|My motto |
(and my drug of choice)
I DID IT!! I survived the Country Heir horse show. Seriously, it was a brutal two weeks that kicked off with a bang and ended with me on my knees in a stall in tears. Typical Country Heir experience.
It started as busy. It progressed to busy and stressful. Days were long, got longer, and pushed to 17 and 18 hours without breaks by the middle of the second week. Training came to a standstill.
It culminated in a night where one of my helpers was over eight hours late and the other two did not help pick up the slack. At a point when the fatigue and stress were producing obvious physical changes, emotions were running rampant, and every inch of my body and mind were crying uncle, I had to braid as fast I have ever braided to get two lists done before the morning cutoff. I didn't have time to eat, drink, rest, pee... nothing. It sucked. Not to be coarse, but that is the only real description. My hands were screaming, my legs were shaking, my shoulders were burning but I wasn't terribly interested in losing my clients so I kept moving... as fast as I could.

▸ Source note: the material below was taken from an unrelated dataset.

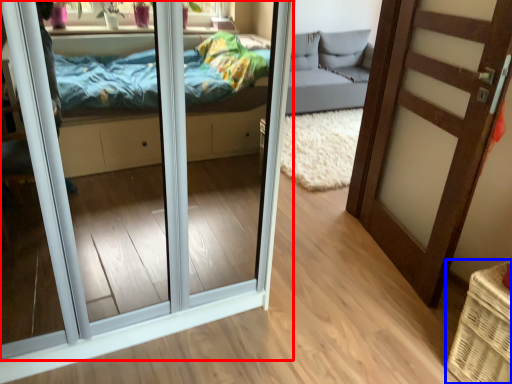 Question: Which of the following is the closest to the observer, door (highlighted by a red box) or basket (highlighted by a blue box)?

Choices:
 (A) door
 (B) basket

Answer: (A) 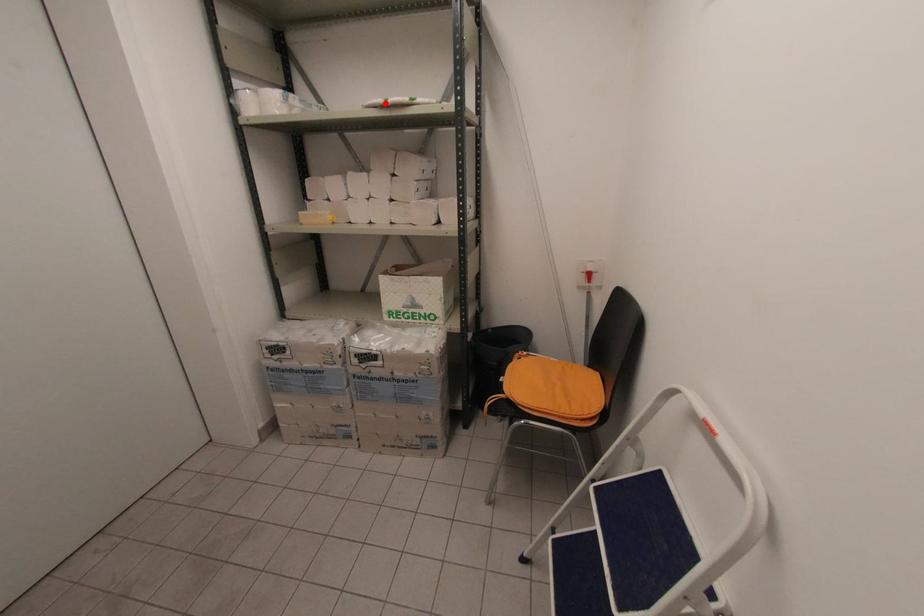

I had three horses left on the early list. I was making excellent time and realizing I was going to pull it off. My shoulder was almost non-functional so when I slid the stall door open on my next horse, I grabbed the bars and slung my body weight against it to slam the door open (necessary since they are so heavy but exaggerated because I was rushing). As these doors slide across the wall and the bars on the door cross the bars on the wall, there is something of a guillotine effect as the gaps suddenly disappear. Too bad my fingers were wrapped around the bars. My thumb, forefinger, and middle finger were all crushed in the door.
The pain pushed me right over the edge and I dropped to my knees and started crying. I don't think it was the pain, though it was pretty blinding at that moment. It was all the stress and frustration of the two weeks boiling over. I let myself have about 2 minutes then I stood up, got on my ladder and started braiding the pony. I did not have time. My fingers felt like they were in boiling water and every twist was misery. I went ahead and let myself cry but kept twisting. Eventually my fingers went numb and provided some relief. I just kept telling myself that there is more than one type of training. Mental toughness matters. This was still a useful experience.

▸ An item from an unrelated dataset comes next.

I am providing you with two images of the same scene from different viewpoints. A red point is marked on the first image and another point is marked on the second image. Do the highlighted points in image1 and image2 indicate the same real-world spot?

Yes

I finished the list 10 minutes before the cutoff and about that time, my helper arrived to work. I let her do the one that went a little later and used the time to do my billing.
In the end, it all worked out. It always works out. It's actually a braider motto. It always works out... because you cannot afford to fail. Period. It's a physical task which means that you can work harder, faster, longer, whatever it takes to make it happen. Failure means you are unemployed. YOU DO NOT FAIL.
|They all got knots in the neck!|
Sometimes I think this is why I do not train for 140.6. I don't need to test that grit. I know it's there. I know what I am made of because I rediscover it all the time. Every time I think about racing an Ironman, ultra-marathon, or ultra distance bike race, I just get a little tired and slightly nauseous. I realize that it's all about refusing to fail. It's about ignoring pain and discomfort, focusing for long periods on a relatively boring task, keeping your pace up and your feet moving for extended periods of time, refusing to slow down, refusing to stop. I get paid to suffer like that... why on earth would I do it for free?
Actually, I probably will do it someday but I feel like there is only so many times you want to dig in for that experience and right now, I get my fill... and training for shorter distances with this job is already kicking my ass!
On to happier news... Country Heir is over and...
Today, I am headed to my favorite destination. Today, I am headed here:
|This is where I swim.|
|This is where I ride.|
|This is where I run.|
One of the best parts of my year starts today.